O rato e o taliban: uma história verdadeira?

Pessoal, é com algum júbilo, e um muito ligeiro regozijo, que vos lanço mais um post extremamente polémico, envolvendo situações tão graves como ódio racial, guerras além-fronteiras, forças militares, religião, jogos de vídeo, sentimentos de justiça, vingança, marketing agressivo e jornalismo mediático.

Venho falar-vos de um jogo que, ainda mesmo antes de ser lançado, já se encontrava sob fogo-cruzado de várias linhas inimigas (o que não deixa de ser irónico, dado ser um jogo de guerra...): os conservadores moralistas, que alegavam que a editora estava a desrespeitar a memória dos combatentes, um ex-advogado caído em desgraça que bradava a quem o quisesse ouvir que era uma ferramenta de estudo para matar americanos, e os próprios militares, que, levados pela polémica, proibiram a venda do jogo em todas as suas bases (mais de 300).
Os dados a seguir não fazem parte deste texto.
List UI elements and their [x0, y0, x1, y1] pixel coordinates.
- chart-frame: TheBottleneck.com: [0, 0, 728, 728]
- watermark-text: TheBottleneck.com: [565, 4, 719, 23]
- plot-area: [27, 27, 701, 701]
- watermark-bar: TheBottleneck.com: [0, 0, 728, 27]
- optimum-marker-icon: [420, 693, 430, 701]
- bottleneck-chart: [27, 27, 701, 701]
O jogo em causa chama-se "Medal of Honor" (MoH), um "First-Person-Shooter" (FPS) passado no Afeganistão nos tempos actuais, editado pela Electronic Arts (EA) e criado pela Danger Close, e foi posto à venda há 2 semanas para PC, Playstation 3, XBOX 360 e Wii - até aqui, nada de extraordinário.

Trata-se de um "reboot" de um franchise com mais de 10 anos, que sempre enveredara pelos terrenos mais familiares - e bem menos polémicos - da 2ª Grande Guerra, mas que recentemente tinha vindo a perder fulgor, num mercado cada vez mais saturado de FPS's de excelente qualidade, bem como da concorrência mais que directa da série "Call of Duty: Modern Warfare", da rival Activision, e criada pela Infinity Ward (IW).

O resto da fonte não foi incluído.